Antinuclear

Australian news, and some related international items

Australia’s role in nuclear non proliferation means no uranium sales to India

The precedent set by nuclear trade with India increases the risk of other countries pulling out of the NPT, building nuclear weapons and doing so with the expectation that civil nuclear trade would continue.

Nuclear trade with India risks boosting arms race,  The West Australian, By Scott Ludlam  June 13th, 2011,  Australia’s long-standing policy to not sell uranium to nations refusing to sign the Nuclear Non-Proliferation Treaty must not change.

Nuclear trade with India would undermine the fundamental principle of the global non-proliferation regime – the principle that signatories to the NPT can engage in international nuclear trade for their civil nuclear programs while countries which remain outside the NPT are excluded from civil nuclear trade.

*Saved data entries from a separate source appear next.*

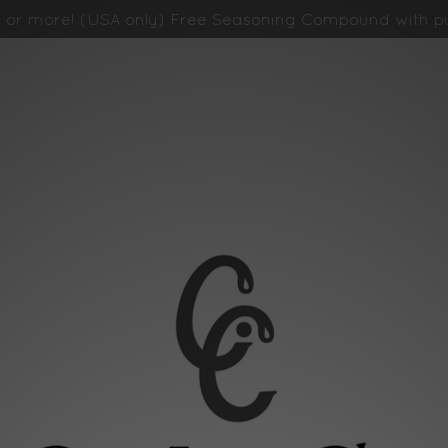
 or more! (USA only)
Free Seasoning Compound with pu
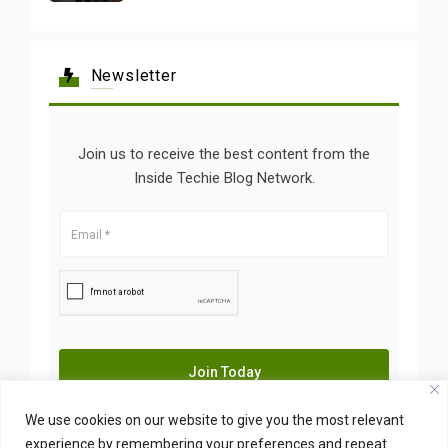
Newsletter
Join us to receive the best content from the
Inside Techie Blog Network.
We use cookies on our website to give you the most relevant
experience by remembering your preferences and repeat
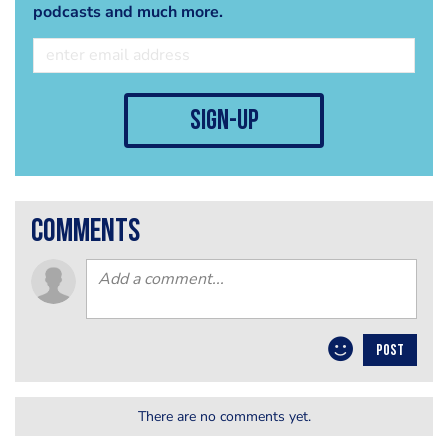
podcasts and much more.
sign-up
comments
POST
There are no comments yet.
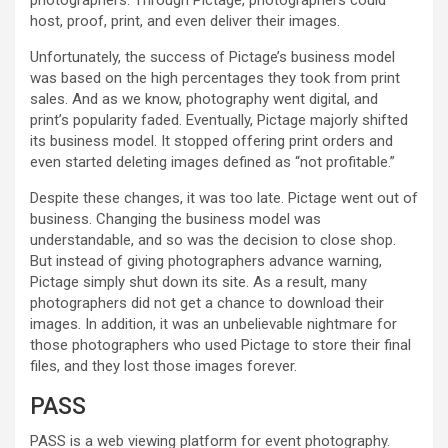
photographers. Through Pictage, photographers could
host, proof, print, and even deliver their images.
Unfortunately, the success of Pictage’s business model
was based on the high percentages they took from print
sales. And as we know, photography went digital, and
print’s popularity faded. Eventually, Pictage majorly shifted
its business model. It stopped offering print orders and
even started deleting images defined as “not profitable.”
Despite these changes, it was too late. Pictage went out of
business. Changing the business model was
understandable, and so was the decision to close shop.
But instead of giving photographers advance warning,
Pictage simply shut down its site. As a result, many
photographers did not get a chance to download their
images. In addition, it was an unbelievable nightmare for
those photographers who used Pictage to store their final
files, and they lost those images forever.
PASS
PASS is a web viewing platform for event photography.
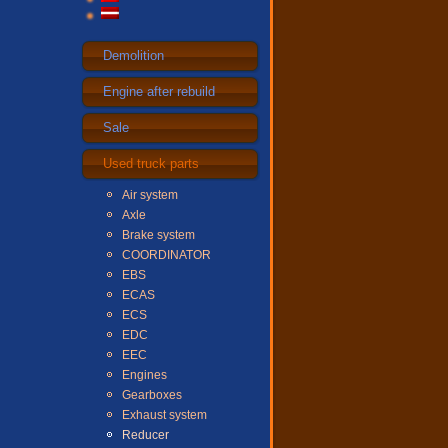
Demolition
Engine after rebuild
Sale
Used truck parts
Air system
Axle
Brake system
COORDINATOR
EBS
ECAS
ECS
EDC
EEC
Engines
Gearboxes
Exhaust system
Reducer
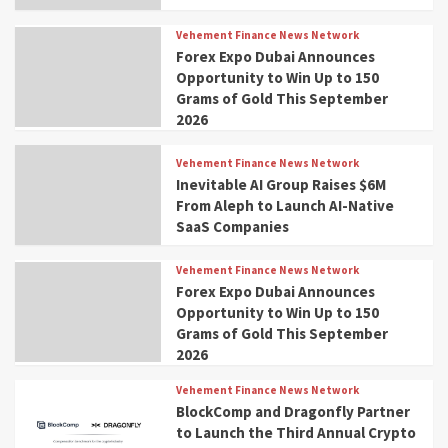
Vehement Finance News Network
Forex Expo Dubai Announces
Opportunity to Win Up to 150
Grams of Gold This September
2026
Vehement Finance News Network
Inevitable AI Group Raises $6M
From Aleph to Launch AI-Native
SaaS Companies
Vehement Finance News Network
Forex Expo Dubai Announces
Opportunity to Win Up to 150
Grams of Gold This September
2026
Vehement Finance News Network
BlockComp and Dragonfly Partner
to Launch the Third Annual Crypto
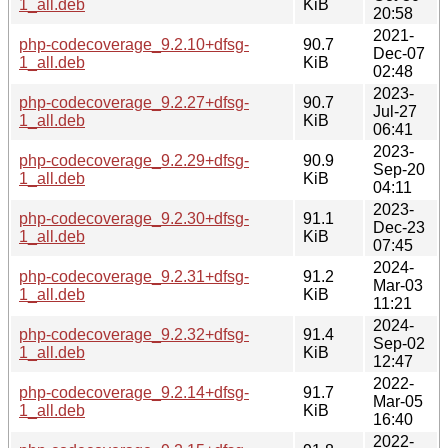
1_all.deb
KiB
20:58
2021-
php-codecoverage_9.2.10+dfsg-
90.7
Dec-07
1_all.deb
KiB
02:48
2023-
php-codecoverage_9.2.27+dfsg-
90.7
Jul-27
1_all.deb
KiB
06:41
2023-
php-codecoverage_9.2.29+dfsg-
90.9
Sep-20
1_all.deb
KiB
04:11
2023-
php-codecoverage_9.2.30+dfsg-
91.1
Dec-23
1_all.deb
KiB
07:45
2024-
php-codecoverage_9.2.31+dfsg-
91.2
Mar-03
1_all.deb
KiB
11:21
2024-
php-codecoverage_9.2.32+dfsg-
91.4
Sep-02
1_all.deb
KiB
12:47
2022-
php-codecoverage_9.2.14+dfsg-
91.7
Mar-05
1_all.deb
KiB
16:40
2022-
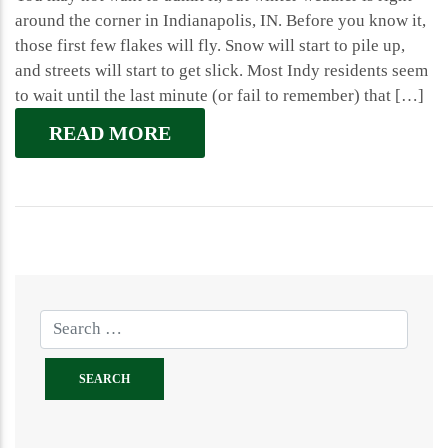
around the corner in Indianapolis, IN. Before you know it,
those first few flakes will fly. Snow will start to pile up,
and streets will start to get slick. Most Indy residents seem
to wait until the last minute (or fail to remember) that […]
READ MORE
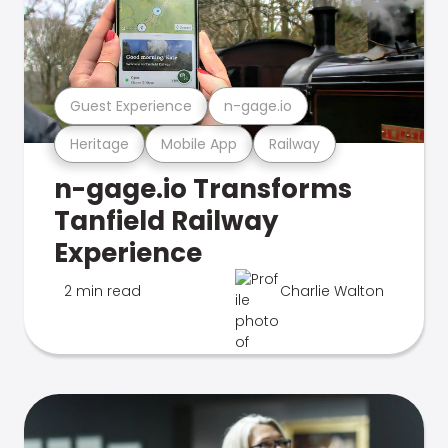
Guest Experience
n-gage.io
Heritage
Mobile App
Railway
n-gage.io Transforms
Tanfield Railway
Experience
2 min read
Charlie Walton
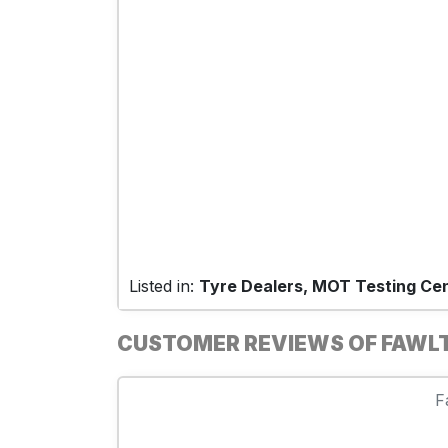
Listed in:
Tyre Dealers, MOT Testing Ce
CUSTOMER REVIEWS OF FAWL
F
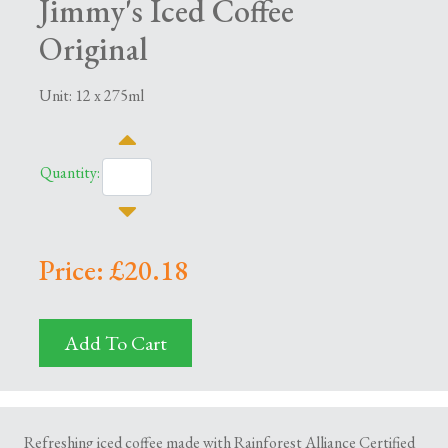
Jimmy's Iced Coffee
Original
Unit: 12 x 275ml
Quantity:
Price: £20.18
Add To Cart
Refreshing iced coffee made with Rainforest Alliance Certified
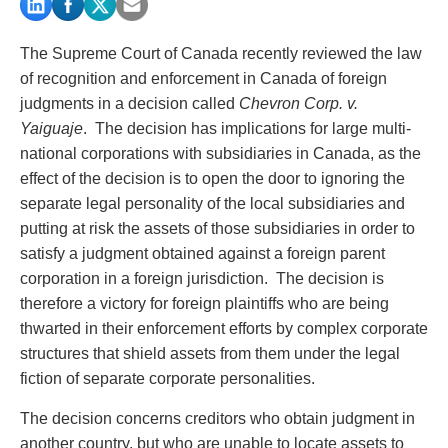
PAYMENTS
The Supreme Court of Canada recently reviewed the law
of recognition and enforcement in Canada of foreign
judgments in a decision called
Chevron Corp. v.
Alternative Dispute Resolution
Start or defend a lawsuit
Yaiguaje
. The decision has implications for large multi-
Aviation
Resolve a business dispute
national corporations with subsidiaries in Canada, as the
Cannabis
Start a business
effect of the decision is to open the door to ignoring the
Class Actions
Buy or sell a business
separate legal personality of the local subsidiaries and
Commercial Leasing
Finance a project / Access capital
putting at risk the assets of those subsidiaries in order to
Commercial Litigation
Insurance matters
satisfy a judgment obtained against a foreign parent
Commercial Real Estate
Buy or sell land
corporation in a foreign jurisdiction. The decision is
Construction Law
Develop land
therefore a victory for foreign plaintiffs who are being
Corporate & Commercial
Business restructuring
thwarted in their enforcement efforts by complex corporate
Corporate Finance & Securities
Go public
structures that shield assets from them under the legal
Corporate Insurance
Employment and Labour issues
fiction of separate corporate personalities.
Cyber, Information and Privacy Risk
Deal with immigration issues
Election & Political Law
Family Separations
The decision concerns creditors who obtain judgment in
Employment & Labour
Wills or estates issues
another country, but who are unable to locate assets to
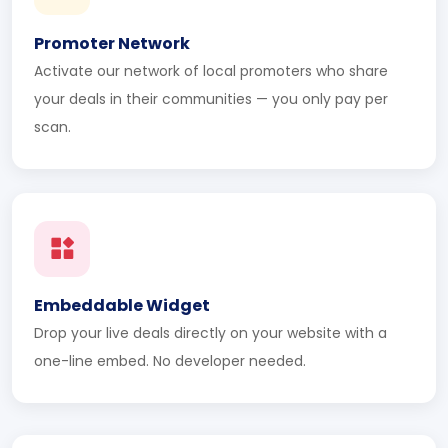
Promoter Network
Activate our network of local promoters who share
your deals in their communities — you only pay per
scan.
Embeddable Widget
Drop your live deals directly on your website with a
one-line embed. No developer needed.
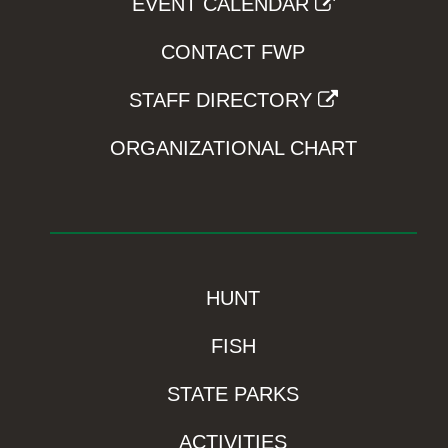
EVENT CALENDAR
CONTACT FWP
STAFF DIRECTORY
ORGANIZATIONAL CHART
HUNT
FISH
STATE PARKS
ACTIVITIES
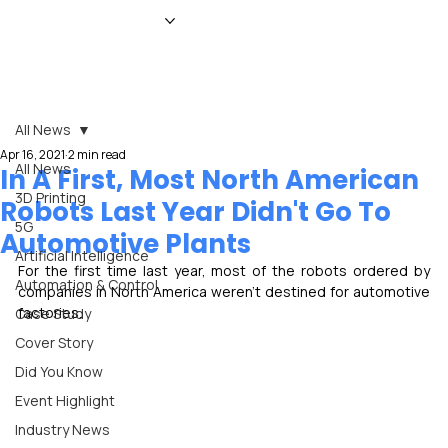
HOME
NEWS
MAGAZINE
EVENTS
ADVERTISE
ABOUT US
CONTACT
All News
Apr 16, 2021
2 min read
All News
In A First, Most North American
3D Printing
Robots Last Year Didn't Go To
5G
Automotive Plants
Artificial Intelligence
For the first time last year, most of the robots ordered by 
Automation & Control
companies in North America weren't destined for automotive 
factories.
Case Study
Cover Story
Did You Know
Event Highlight
Industry News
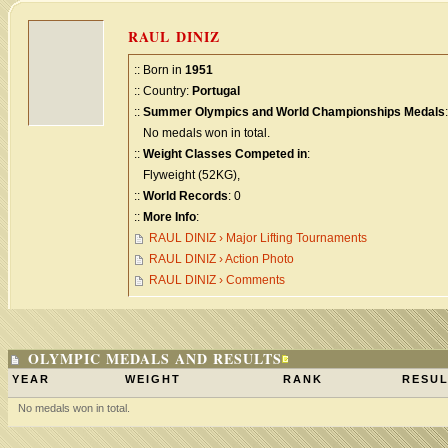
RAUL DINIZ
:: Born in
1951
:: Country:
Portugal
::
Summer Olympics and World Championships Medals
:
No medals won in total.
::
Weight Classes Competed in
:
Flyweight (52KG),
::
World Records
: 0
::
More Info
:
RAUL DINIZ › Major Lifting Tournaments
RAUL DINIZ › Action Photo
RAUL DINIZ › Comments
OLYMPIC MEDALS AND RESULTS
YEAR
WEIGHT
RANK
RESUL
No medals won in total.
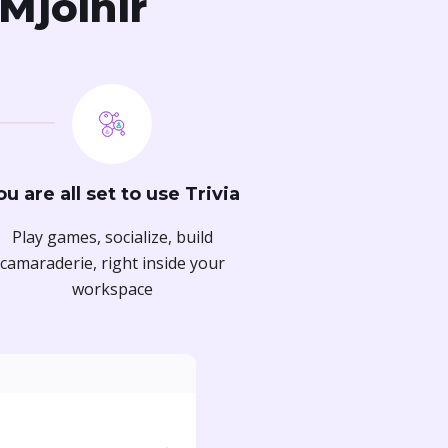
 Mjolnir
ou are all set to use Trivia
Play games, socialize, build
camaraderie, right inside your
workspace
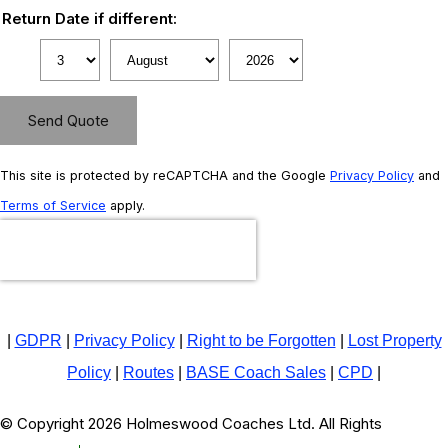
Return Date if different:
Send Quote
This site is protected by reCAPTCHA and the Google
Privacy Policy
and
Terms of Service
apply.
|
GDPR
|
Privacy Policy
|
Right to be Forgotten
|
Lost Property
Policy
|
Routes
|
BASE Coach Sales
|
CPD
|
© Copyright 2026 Holmeswood Coaches Ltd. All Rights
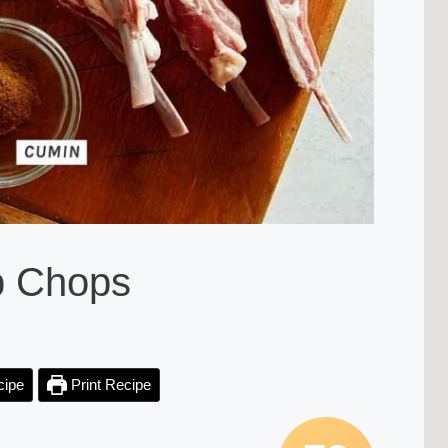
b Chops
cipe
Print Recipe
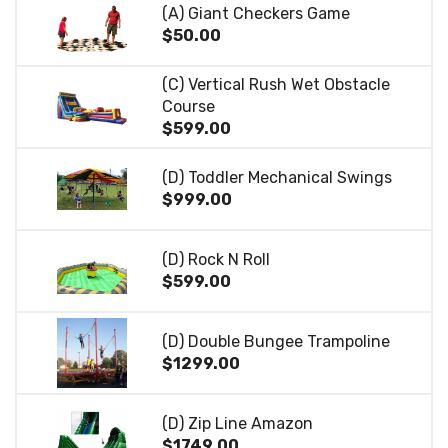
(A) Giant Checkers Game
$50.00
(C) Vertical Rush Wet Obstacle
Course
$599.00
(D) Toddler Mechanical Swings
$999.00
(D) Rock N Roll
$599.00
(D) Double Bungee Trampoline
$1299.00
(D) Zip Line Amazon
$1749.00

For decades, India has been invited to dismantle its nuclear weapons and join the NPT as a non-weapons state. It would then be free to participate in international civil nuclear trade.

Nuclear trade with India will also make it less likely that other non-NPT weapons states such as Israel and Pakistan will disarm and accede to the NPT.

Pakistan resents the selective support for India’s nuclear program and is well aware of the potential for the US-India deal and Australian uranium exports to facilitate an expansion of India’s arsenal of nuclear weapons.

The precedent set by nuclear trade with India increases the risk of other countries pulling out of the NPT, building nuclear weapons and doing so with the expectation that civil nuclear trade would continue.

According to WikiLeaks, Federal Resources Minister Martin Ferguson has told the US Embassy in Canberra that a deal to supply India with nuclear fuel could be reached within three to five years.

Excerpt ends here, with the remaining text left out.